3. Exprese aprecio regularmente. Las investigaciones muestran que la proporción de interacciones positivas y negativas es de cinco a uno en una relación exitosa. No tiene que felicitar a alguien cinco veces antes de hacerle una crítica, pero tenga en mente esta proporción.

Reduzca la resistencia escuchando
Cuando se tope con oposición a una idea o sugerencia, puede forzar a su contendiente para que haga lo que usted quiere o puede reforzar su relación escuchando. Cuando coacciona a un empleado para que haga algo, su resistencia inicial se enconará con el tiempo (incluso si cumple con sus exigencias) y podría regresar después y hacerle daño. Cuando alguien no coincide con usted, es natural que le repita las cosas, a menudo más fuerte. En lugar de eso, si está teniendo resistencia, escuche. Repita lo que escuchó para asegurarse de entender realmente lo que quiere decir la otra persona. Cuando deja de intentar convencer a alguien y en cambio se enfoca en escuchar su punto de vista y respetarlo, su resistencia a menudo desaparecerá.

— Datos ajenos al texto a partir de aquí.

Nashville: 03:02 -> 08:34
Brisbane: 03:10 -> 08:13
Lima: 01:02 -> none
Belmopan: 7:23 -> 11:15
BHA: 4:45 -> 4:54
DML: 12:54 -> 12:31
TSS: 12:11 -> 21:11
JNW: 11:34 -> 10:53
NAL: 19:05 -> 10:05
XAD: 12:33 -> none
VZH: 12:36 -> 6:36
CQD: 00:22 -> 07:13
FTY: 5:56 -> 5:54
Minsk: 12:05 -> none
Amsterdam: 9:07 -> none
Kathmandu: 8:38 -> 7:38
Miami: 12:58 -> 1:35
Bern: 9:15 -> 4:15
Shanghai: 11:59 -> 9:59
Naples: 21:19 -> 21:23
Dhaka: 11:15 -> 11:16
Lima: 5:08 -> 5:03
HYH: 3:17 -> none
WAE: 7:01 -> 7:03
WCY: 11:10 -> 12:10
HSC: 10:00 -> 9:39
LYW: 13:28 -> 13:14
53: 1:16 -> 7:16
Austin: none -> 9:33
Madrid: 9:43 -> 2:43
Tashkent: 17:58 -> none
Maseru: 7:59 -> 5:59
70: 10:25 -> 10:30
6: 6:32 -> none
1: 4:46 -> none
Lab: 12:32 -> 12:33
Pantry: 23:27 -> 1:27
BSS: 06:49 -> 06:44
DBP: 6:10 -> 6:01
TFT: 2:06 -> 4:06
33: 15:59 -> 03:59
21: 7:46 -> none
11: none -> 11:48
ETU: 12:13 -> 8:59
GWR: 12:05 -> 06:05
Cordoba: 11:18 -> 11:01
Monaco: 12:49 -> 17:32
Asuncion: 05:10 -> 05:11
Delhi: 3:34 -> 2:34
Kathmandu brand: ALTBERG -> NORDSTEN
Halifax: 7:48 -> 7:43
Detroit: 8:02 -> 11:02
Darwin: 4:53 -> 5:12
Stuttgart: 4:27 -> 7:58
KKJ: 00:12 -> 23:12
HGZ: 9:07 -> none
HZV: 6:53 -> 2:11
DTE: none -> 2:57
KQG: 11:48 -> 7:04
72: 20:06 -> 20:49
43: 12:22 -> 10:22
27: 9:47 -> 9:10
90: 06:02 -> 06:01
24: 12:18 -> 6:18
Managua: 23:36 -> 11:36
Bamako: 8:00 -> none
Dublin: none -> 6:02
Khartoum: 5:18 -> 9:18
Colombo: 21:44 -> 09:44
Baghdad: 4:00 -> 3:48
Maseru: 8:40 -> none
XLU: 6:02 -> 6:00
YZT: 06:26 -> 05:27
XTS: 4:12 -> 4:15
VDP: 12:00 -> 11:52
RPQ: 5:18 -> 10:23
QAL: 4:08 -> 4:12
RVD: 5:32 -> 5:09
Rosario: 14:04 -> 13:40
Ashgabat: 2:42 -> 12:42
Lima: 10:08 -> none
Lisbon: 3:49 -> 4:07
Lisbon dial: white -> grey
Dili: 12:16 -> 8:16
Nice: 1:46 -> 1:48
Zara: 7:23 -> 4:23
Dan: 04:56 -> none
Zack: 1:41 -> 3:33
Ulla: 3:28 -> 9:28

Use esta prueba antes de conectarse con en LinkedIn
Hasta los usuarios comprometidos de LinkedIn pueden dudar entre cuáles peticiones de conexión hacer o aceptar. Es posible conectarse con casi cualquiera, pero eso no significa que deba hacerlo. En cambio, piense en la calidad de ida y vuelta de sus relaciones. Use un filtro para auxiliarlo a conectarse con las personas que podrán ayudarlo, o con las personas a las que estaría dispuesto a ayudar. Use la “prueba del favor”: ¿Le haría un favor a esta persona o le pediría un favor? De ser así, haga la conexión. De lo contrario, mejor pase. Si es consistente en la aplicación de la prueba del favor y selectivo sobre cuáles conexiones inicia y acepta, puede aprovechar el poder de LinkedIn como máquina para hacer presentaciones: una agenda donde todos los registros pueden verse y conectarse mutuamente, y una red que sea eficiente para apoyar sus metas profesionales.

Temas de conversación

Importa más el largo de una fila
Una advertencia para las compañías que juntan a sus clientes en una cola con múltiples cajas. Al decidir entre unirse o no a una fila, a los clientes les importa mucho más el largo de la fila que el número de cajas. Incluso si se mueve rápido, una fila larga puede desanimar a los clientes, según un equipo encabezado por Yina Lu, de la Universidad de Columbia.
El estudio del equipo con clientes de supermercados mostró que una fila de diez personas puede tener un impacto importante en las compras, e incrementar el largo de una cola de diez a 15 clientes llevaría a una caída en las ventas del 10%.

Autoestima de hombres cae cuando su pareja tiene éxito
Los hombres a los que se les dijo que sus parejas sentimentales habían obtenido una calificación en una prueba dentro del 12% hacia abajo se sintieron mejor con ellos mismos, inconscientemente, que aquellos a los que les informó que la calificación de sus parejas estuvo dentro del 1% hacia arriba, según Kate A. Ratliff, de la Universidad de Florida, y Shigehiro Oishi, de la Universidad de Virginia. Las mujeres que participaron en la serie de experimentos de los investigadores no mostraron esta caída de autoestima implícita cuando sus parejas fallaron.
Dado que los hombres son generalmente más competitivos que las mujeres, tal vez sean más propensos a interpretar el éxito de su pareja como indicio de que, de alguna forma, ellos son deficientes, sugieren los investigadores.